Your task: Read the records beneath this task and copy every line that contains the string "mundo".

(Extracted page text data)
--------
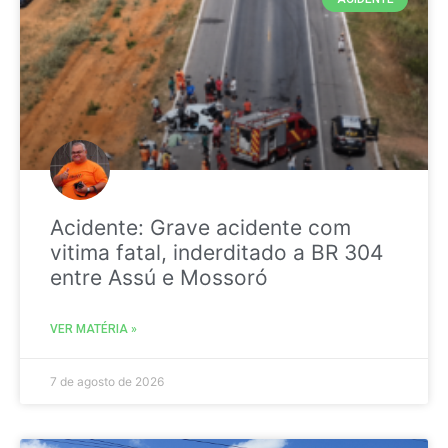
Acidente: Grave acidente com
vitima fatal, inderditado a BR 304
entre Assú e Mossoró
VER MATÉRIA »
7 de agosto de 2026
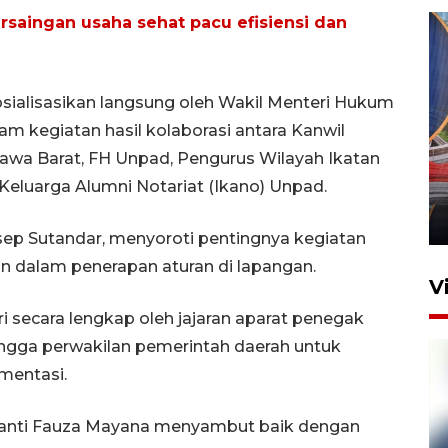
rsaingan usaha sehat pacu efisiensi dan
osialisasikan langsung oleh Wakil Menteri Hukum
am kegiatan hasil kolaborasi antara Kanwil
Komisi V DPR tinjau
a Barat, FH Unpad, Pengurus Wilayah Ikatan
perlintasan sebidang di
n Keluarga Alumni Notariat (Ikano) Unpad.
Stasiun Bogor
12 Juni 2026 18:49
p Sutandar, menyoroti pentingnya kegiatan
uan dalam penerapan aturan di lapangan.
V
ri secara lengkap oleh jajaran aparat penegak
hingga perwakilan pemerintah daerah untuk
mentasi.
anti Fauza Mayana menyambut baik dengan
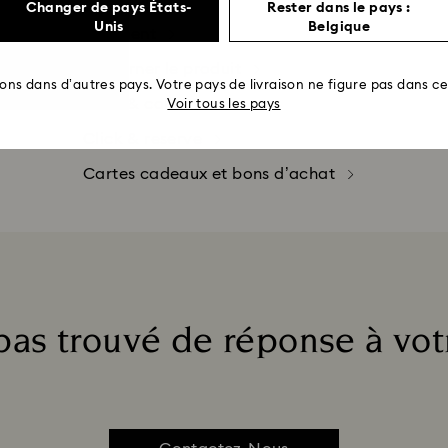
Changer de pays États-
Rester dans le pays :
Unis
Belgique
Paiement
Retourner le produit
rons dans d’autres pays. Votre pays de livraison ne figure pas dans cet
Click & collect
Voir tous les pays
Click & reserve
Cartes cadeaux et bons d’achat
pas trouvé de réponse à vot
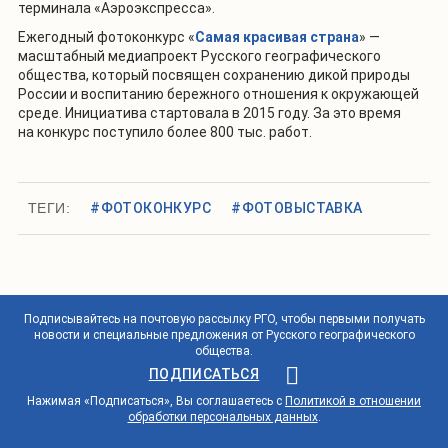
терминала «Аэроэкспресса».
Ежегодный фотоконкурс «
Самая красивая страна
» —
масштабный медиапроект Русского географического
общества, который посвящен сохранению дикой природы
России и воспитанию бережного отношения к окружающей
среде. Инициатива стартовала в 2015 году. За это время
на конкурс поступило более 800 тыс. работ.
ТЕГИ:
#ФОТОКОНКУРС
#ФОТОВЫСТАВКА
Подписывайтесь на почтовую рассылку РГО, чтобы первыми получать
новости и специальные предложения от Русского географического
общества.
ПОДПИСАТЬСЯ
Нажимая «Подписаться», Вы соглашаетесь с
Политикой в отношении
обработки персональных данных
.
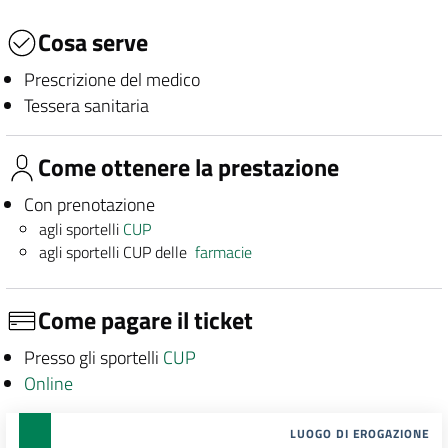
Cosa serve
Prescrizione del medico
Tessera sanitaria
Come ottenere la prestazione
Con prenotazione
agli sportelli
CUP
agli sportelli CUP delle
farmacie
Come pagare il ticket
Presso gli sportelli
CUP
Online
LUOGO DI EROGAZIONE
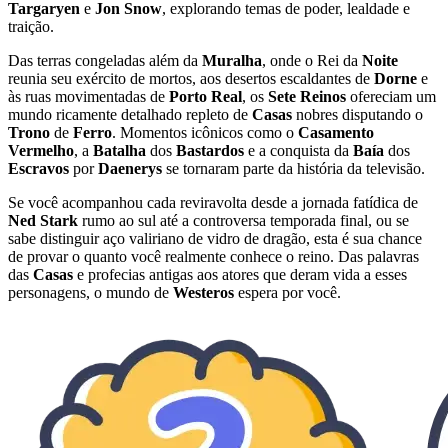
Targaryen
e
Jon Snow
, explorando temas de poder, lealdade e
traição.
Das terras congeladas além da
Muralha
, onde o Rei da
Noite
reunia seu exército de mortos, aos desertos escaldantes de
Dorne
e
às ruas movimentadas de
Porto Real
, os
Sete Reinos
ofereciam um
mundo ricamente detalhado repleto de
Casas
nobres disputando o
Trono
de
Ferro
. Momentos icônicos como o
Casamento
Vermelho
, a
Batalha
dos
Bastardos
e a conquista da
Baía
dos
Escravos
por
Daenerys
se tornaram parte da história da televisão.
Se você acompanhou cada reviravolta desde a jornada fatídica de
Ned Stark
rumo ao sul até a controversa temporada final, ou se
sabe distinguir aço valiriano de vidro de dragão, esta é sua chance
de provar o quanto você realmente conhece o reino. Das palavras
das
Casas
e profecias antigas aos atores que deram vida a esses
personagens, o mundo de
Westeros
espera por você.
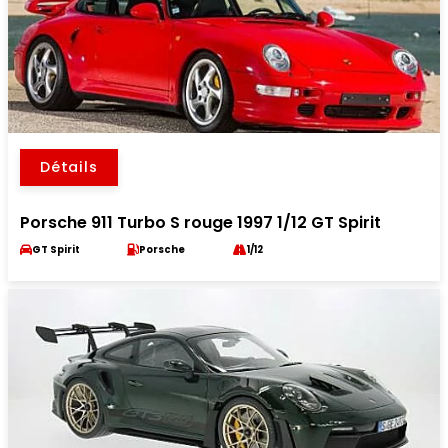
Détails
Porsche 911 Turbo S rouge 1997 1/12 GT Spirit
GT Spirit
Porsche
1/12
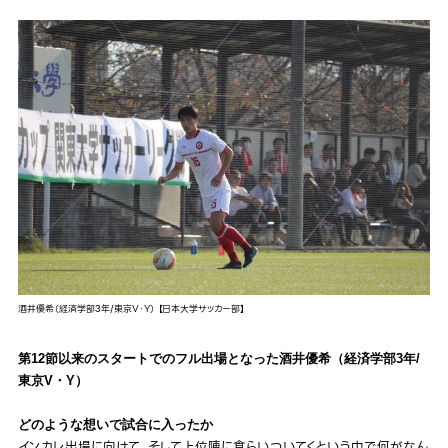
酒井優希（経済学部3年/東京V・Y） 【日本大学サッカー部】
第12節以来のスタートでのフル出場となった酒井優希（経済学部3年/
東京V・Y）
どのような想いで試合に入ったか
インカレ出場に向けて、そして上位陣に食らいついてくという中で何がなん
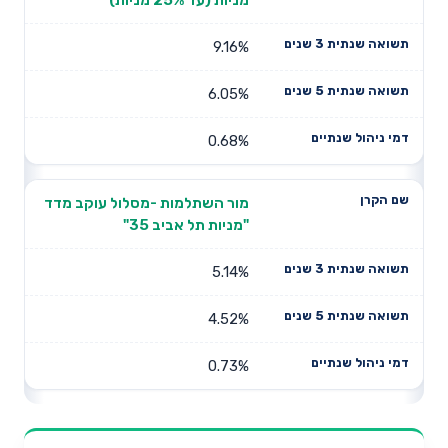
9.16%
6.05%
0.68%
מור השתלמות -מסלול עוקב מדד
"מניות תל אביב 35"
5.14%
4.52%
0.73%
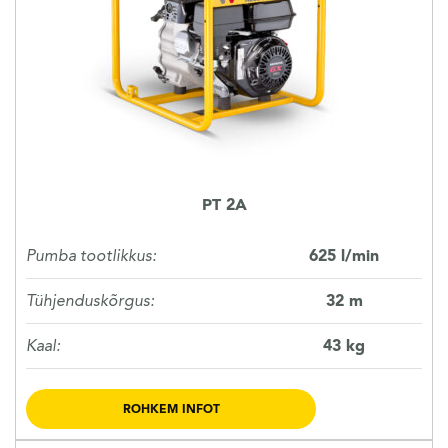
KASUTATUD TEHNIKA
KARJÄÄR
MEIST
PT 2A
KONTAKT
Pumba tootlikkus:
625 l/min
Tühjenduskõrgus:
32 m
Kaal:
43 kg
ROHKEM INFOT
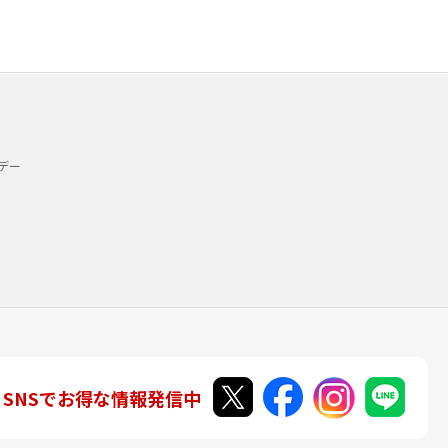
デー
SNSでお得な情報発信中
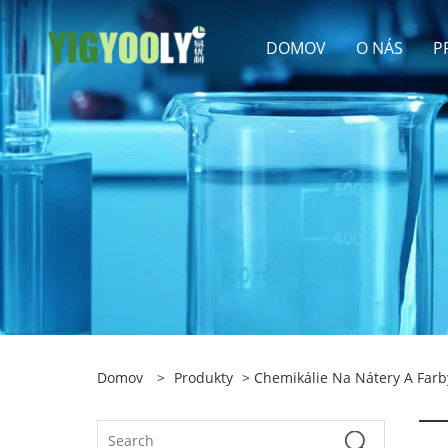
DOMOV
O NÁS
P
Domov
>
Produkty
>
Chemikálie Na Nátery A Farb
--------
Solution to the problem:
mundo ricamente detalhado repleto de
personagens, o mundo de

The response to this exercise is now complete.